What happens when those agents and botnets are also armed with the ability to automatically generate and share not merely fake tweets of fake news but also fake HD video and audio? The technology industry and governments should not stand idly by to find out. The threats from the rise of this technology are multifaceted. So, too, must be the solutions.
Some will be technological in nature. Just as there are (admittedly imperfect) technological solutions that attempt to prevent image software like Photoshop from being used to counterfeit money, there may be technological solutions that can mitigate the worst impacts of AI-enabled forgery. Blockchain, the same technology used to secure cryptocurrencies such as Bitcoin, offers one possibility: It provides cryptographically secured evidence for the ordering of bitcoin transactions so that no one can spend the same cryptocurrency twice. It may be possible to design cameras and microphones that use blockchain technology to create an unimpeachable record of the date of creation of video recordings. While this would not prevent later editing or forged counterevidence, it would at least allow cryptographically secured evidence to show that a given file existed at a certain date, which could allow experts to infer that later versions may have been edited.
Other solutions will be regulatory and procedural. Police officers and prosecutors may have to develop standards of evidence for proving the chain of custody of a particular camera or microphone. An anonymously emailed video file may ultimately become as irrelevant as anonymously emailed witness testimony is today. And all manner of institutions may come to have a new appreciation for conversations held face to face around a table when phone calls and video chats may not only be digitally intercepted but also digitally impersonated.

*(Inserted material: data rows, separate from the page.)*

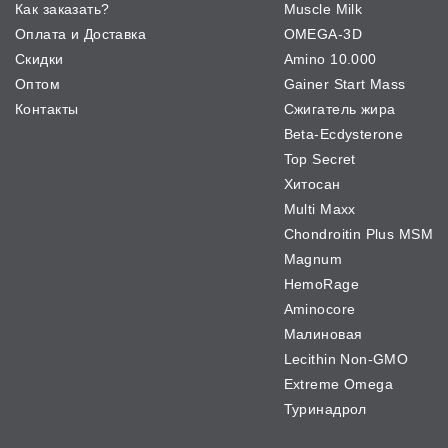
Как заказать?
Muscle Milk
Оплата и Доставка
OMEGA-3D
Скидки
Amino 10.000
Оптом
Gainer Start Mass
Контакты
Сжигатель жира
Beta-Ecdysterone
Top Secret
Хитосан
Multi Maxx
Chondroitin Plus MSM
Magnum
HemoRage
Aminocore
Малиновая
Lecithin Non-GMO
Extreme Omega
Туринадрол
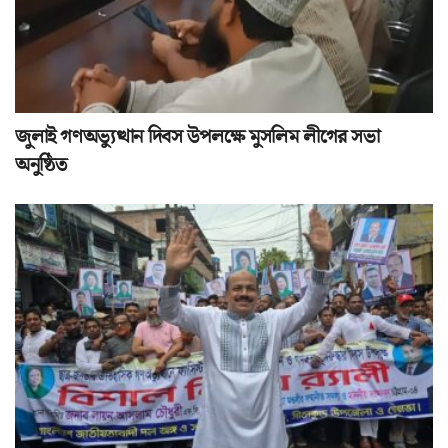
জুলাই গণঅভ্যুত্থান দিবস উপলক্ষে মুসলিম লীগের সভা
অনুষ্ঠিত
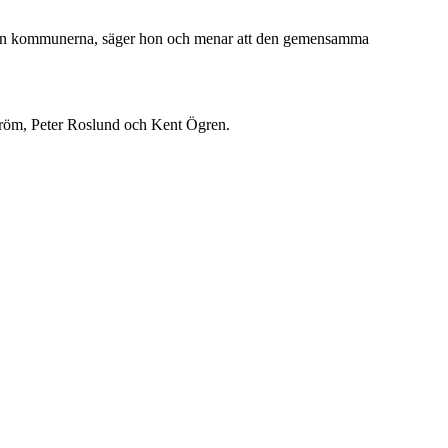
ellan kommunerna, säger hon och menar att den gemensamma
Åström, Peter Roslund och Kent Ögren.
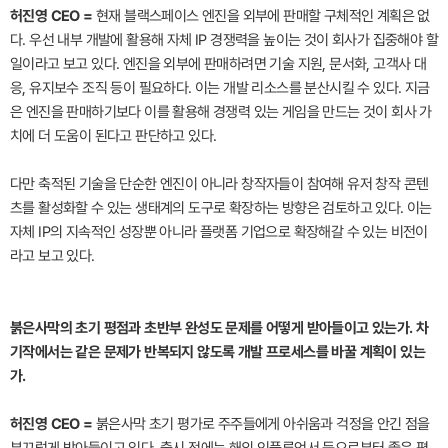
허진영 CEO =
현재 블랙스페이스 엔진을 외부에 판매할 구체적인 계획은 없
다. 우선 내부 개발에 활용해 자체 IP 경쟁력을 높이는 것이 회사가 집중해야 할
일이라고 보고 있다. 엔진을 외부에 판매하려면 기술 지원, 문서화, 고객사 대
응, 유지보수 조직 등이 필요하다. 이는 개발 리소스를 분산시킬 수 있다. 지금
은 엔진을 판매하기보다 이를 활용해 경쟁력 있는 게임을 만드는 것이 회사 가
치에 더 도움이 된다고 판단하고 있다.
다만 축적된 기술을 단순한 엔진이 아니라 창작자들이 참여해 유저 창작 콘텐
츠를 활성화할 수 있는 생태계의 도구로 확장하는 방향은 검토하고 있다. 이는
자체 IP의 지속적인 성장뿐 아니라 플랫폼 기업으로 확장해갈 수 있는 비전이
라고 보고 있다.
붉은사막의 초기 평점과 초반부 완성도 문제를 어떻게 받아들이고 있는가. 차
기작에서는 같은 문제가 반복되지 않도록 개발 프로세스를 바꿀 계획이 있는
가.
허진영 CEO =
붉은사막 초기 평가로 주주들에게 아쉬움과 걱정을 안긴 점을
부끄럽게 받아들이고 있다. 출시 전에는 해외 인플루언서 등으로부터 좋은 평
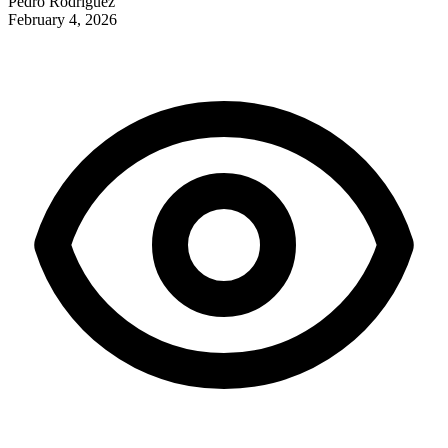
Pedro Rodriguez
February 4, 2026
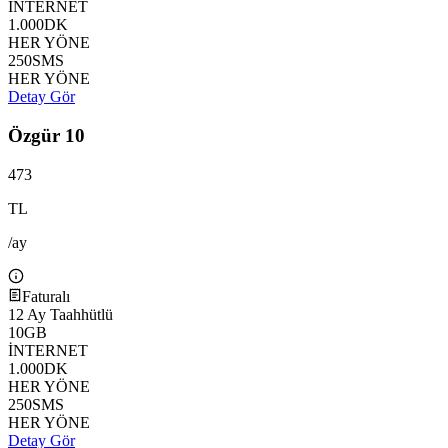
İNTERNET
1.000
DK
HER YÖNE
250
SMS
HER YÖNE
Detay Gör
Özgür 10
473
TL
/ay
Faturalı
12
Ay Taahhütlü
10
GB
İNTERNET
1.000
DK
HER YÖNE
250
SMS
HER YÖNE
Detay Gör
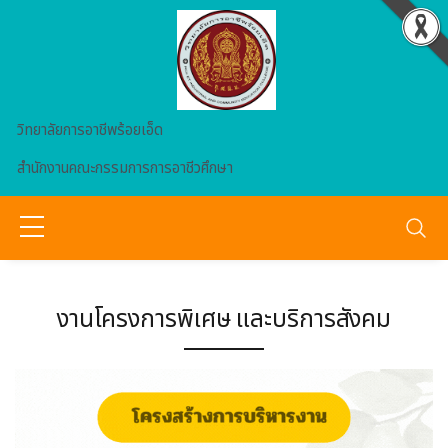
Skip to main content
วิทยาลัยการอาชีพร้อยเอ็ด
สำนักงานคณะกรรมการการอาชีวศึกษา
งานโครงการพิเศษ และบริการสังคม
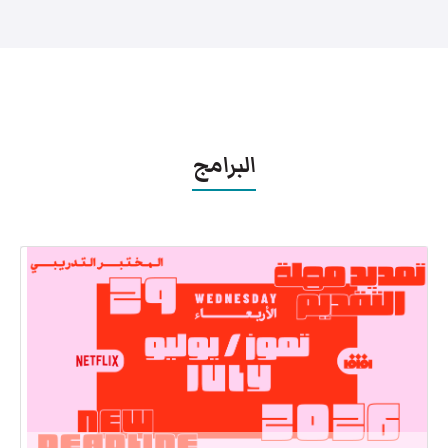
البرامج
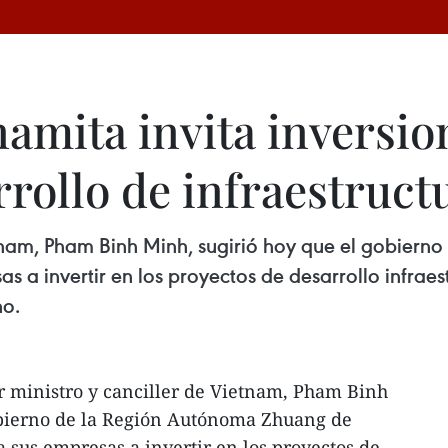
namita invita inversi
rollo de infraestruct
ietnam, Pham Binh Minh, sugirió hoy que el gobie
 a invertir en los proyectos de desarrollo infraes
no.
r ministro y canciller de Vietnam, Pham Binh
obierno de la Región Autónoma Zhuang de
 sus empresas a invertir en los proyectos de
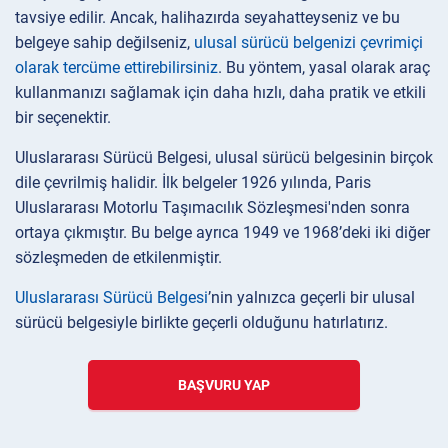
tavsiye edilir. Ancak, halihazırda seyahatteyseniz ve bu
belgeye sahip değilseniz,
ulusal sürücü belgenizi çevrimiçi
olarak tercüme ettirebilirsiniz
. Bu yöntem, yasal olarak araç
kullanmanızı sağlamak için daha hızlı, daha pratik ve etkili
bir seçenektir.
Uluslararası Sürücü Belgesi, ulusal sürücü belgesinin birçok
dile çevrilmiş halidir. İlk belgeler 1926 yılında, Paris
Uluslararası Motorlu Taşımacılık Sözleşmesi'nden sonra
ortaya çıkmıştır. Bu belge ayrıca 1949 ve 1968’deki iki diğer
sözleşmeden de etkilenmiştir.
Uluslararası Sürücü Belgesi
’nin yalnızca geçerli bir ulusal
sürücü belgesiyle birlikte geçerli olduğunu hatırlatırız.
BAŞVURU YAP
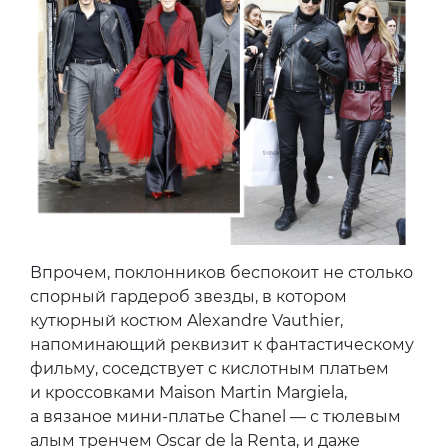
Впрочем, поклонников беспокоит не столько
спорный гардероб звезды, в котором
кутюрный костюм Alexandre Vauthier,
напоминающий реквизит к фантастическому
фильму, соседствует с кислотным платьем
и кроссовками Maison Martin Margiela,
а вязаное мини-платье Chanel — с тюлевым
алым тренчем Oscar de la Renta, и даже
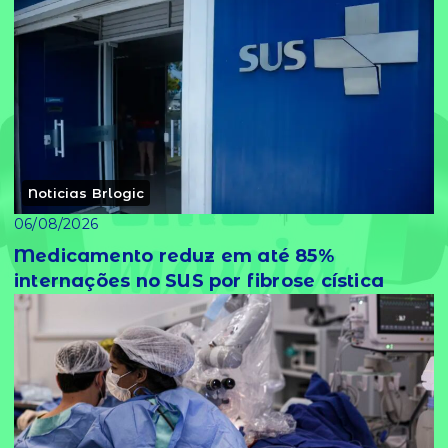
Noticias Brlogic
06/08/2026
Medicamento reduz em até 85%
internações no SUS por fibrose cística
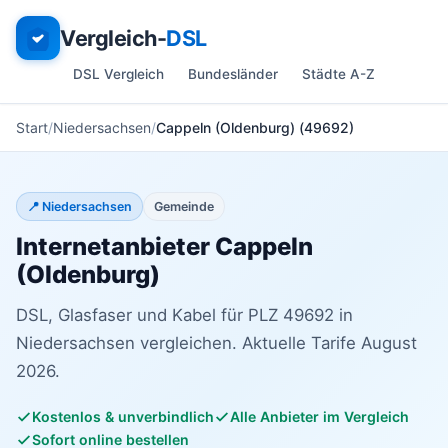
Vergleich-
DSL
DSL Vergleich
Bundesländer
Städte A-Z
Start
Niedersachsen
Cappeln (Oldenburg) (49692)
📍 Niedersachsen
Gemeinde
Internetanbieter Cappeln
(Oldenburg)
DSL, Glasfaser und Kabel für PLZ 49692 in
Niedersachsen vergleichen. Aktuelle Tarife August
2026.
Kostenlos & unverbindlich
Alle Anbieter im Vergleich
Sofort online bestellen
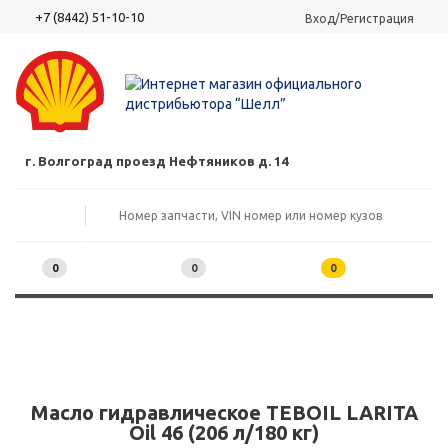
+7 (8442) 51-10-10
Вход/Регистрация
г. Волгоград проезд Нефтяников д. 14
0
0
0
Масло гидравлическое TEBOIL LARITA
Oil 46 (206 л/180 кг)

Since the late 1800s, with the invention of the photograph and phonograph, society has had access to technology that can, with some important caveats, provide an answer in disputes about the truth. President Richard Nixon said he had no knowledge of the Watergate burglary coverup. The tapes proved that he lied. Unless government and business leaders seriously face this challenge, we will have to live in a society where there is no ultimate arbiter of truth. Perhaps in 10 years James Comey’s prayer will be answered and tapes will emerge of his conversations with Donald Trump. At that point, however, citizens and historians alike will have to wonder whether the tapes are real or yet another case of AI-enabled forgery.